“I think I can be a great voice — not just for my cause, cerebral palsy — but also for others in the community.”
Ben Jackson ’19 believes in possibilities. And he wants you to believe in them, too.
During his relatively short life, he’s defied the odds again and again, becoming a wrestler, powerlifter, college graduate and motivational speaker. He is a champion of challenges and a gladiator of reaching goals, regardless of the obstacles.
When Jackson was diagnosed with spastic cerebral palsy as an infant, doctors told his mother to accept that her son might never have the strength to walk. She and Jackson’s father, however, encouraged him to not let his disability hold him back.
“My parents said, ‘All this means is we’re going to have to find a different way to do things,’” Jackson says.

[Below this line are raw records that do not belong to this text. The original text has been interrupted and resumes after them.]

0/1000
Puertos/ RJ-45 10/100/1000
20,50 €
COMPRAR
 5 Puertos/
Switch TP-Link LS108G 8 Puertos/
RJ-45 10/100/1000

When he first went to school, being different than other kids put a spotlight on Jackson, but that made him want to prove that he could do the same things his peers were doing.

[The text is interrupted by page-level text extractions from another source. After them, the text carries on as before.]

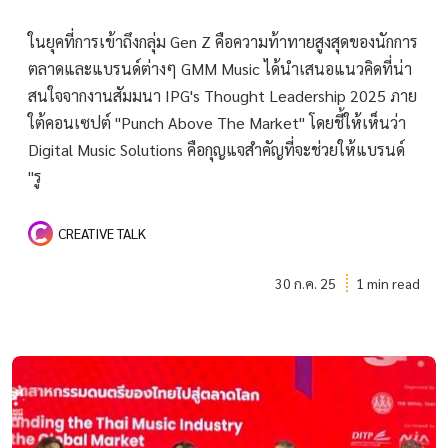
ในยุคที่การเข้าถึงกลุ่ม Gen Z คือความท้าทายสูงสุดของนักการ
ตลาดและแบรนด์ต่างๆ GMM Music ได้นำเสนอแนวคิดที่น่า
สนใจจากงานสัมมนา IPG's Thought Leadership 2025 ภาย
ใต้คอนเซปต์ "Punch Above The Market" โดยชี้ให้เห็นว่า
Digital Music Solutions คือกุญแจสำคัญที่จะช่วยให้แบรนด์
"รู
CREATIVE TALK
30 ก.ค. 25
1 min read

“Even something as simple as playing a game of tag — I don’t sit on the sidelines. Even though I may get tagged out all the time,” he laughs, “I’m still out there trying my very best.”

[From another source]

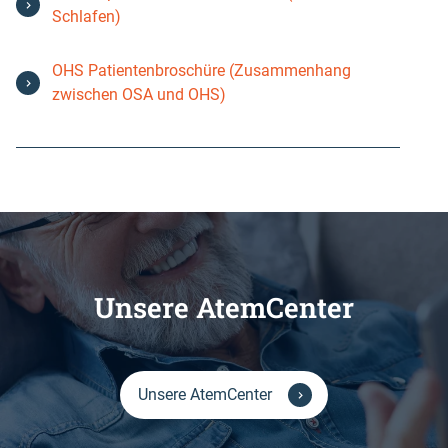
Schlafen)
OHS Patientenbroschüre (Zusammenhang
zwischen OSA und OHS)
Unsere AtemCenter
Unsere AtemCenter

That competitive, can-do spirit stayed with him throughout elementary school, but blossomed at Pocono Mountain West High School when Jackson joined the wrestling team.
“What drew me to wrestling was the physicality of the sport, the ability to be in control of your opponent and manage your body. I was going to physical therapy at the time, and I realized, ‘Oh, this is like physical therapy and I’m doing something I love!’” he remembers.
Jackson went from winning just one match as a freshman to a 7-10 record his senior year, all with no accommodations. “I shoveled snow in the winter, trained in the summer, rode my bike — anything I could do to get better.”
Wrestling helped Jackson fit in even though, as one of only a handful of students in his school with a physical disability, he stood out. “I felt like, through my sport, I was changing perceptions about what disabled people can and can’t do.
“I was the one leading the charge in the wrestling room, doing the most pull-ups and push-ups and holding everyone on the team accountable,” he says. The school even named an award for him: the Ben Jackson Courage Award.
It was Jackson’s interest in inspiring and motivating others that brought him to NCC to major in communications studies with the goal of becoming a motivational speaker.
“If life dealt Ben a lemon, he hasn’t just made lemonade — he’s set up a lemonade stand and is dispensing wisdom to anyone open-minded enough to listen,” says Jackson’s favorite professor, Andrew McIntosh, who teaches sociology at NCC’s Monroe campus.
“He doesn’t look at his life as an obstacle to overcome but an opportunity to share his passions, grit, determination, discipline and gratitude with everyone he encounters.”
Jackson had a chance to share his message with a worldwide audience when his story came to the attention of Gatorade for their #WinFromWithin campaign. The result was a four-minute video showing Jackson working out in the gym and explaining that what makes him different is not what you can see, but what’s in his heart.
“I think in life, people wait for challenges to come to them, but when you’re born with a challenge, you learn how to overcome them on your own,” Jackson says in the video, which has had more than 5,000 views since it was first broadcast on YouTube in July 2014.
Jackson’s Gatorade video even caught the attention of Super Bowl-winning head coach John Harbaugh of the Baltimore Ravens, who invited Jackson to training camp to inspire players on the team. Since then, Jackson has spoken to the New York Giants, the Brooklyn Nets and the University of Michigan Wolverines, among others. His message?
“I talk about overcoming challenges — just setting a goal and chasing it, not letting anything hold you back, including whether you have a disability or not, where you come from or who you are,” he says.
Jackson is chasing a new goal since graduating from NCC in 2019 — he’s preparing to enter East Stroudsburg University to earn a bachelor’s degree in public communication and advocacy.
“I think I can be a great voice — not just for my cause, cerebral palsy — but also for others in the community,” he says.
Using his voice and the challenge of his disability to inspire others to overcome their own challenges is “more thrilling and gratifying for me than any personal goal I set for myself,” Jackson says. “I want them to see me and say, ‘He keeps on pushing. If that guy could do it, I could do it for sure.’”
[Published in the Fall 2019 Northampton Community College Magazine.]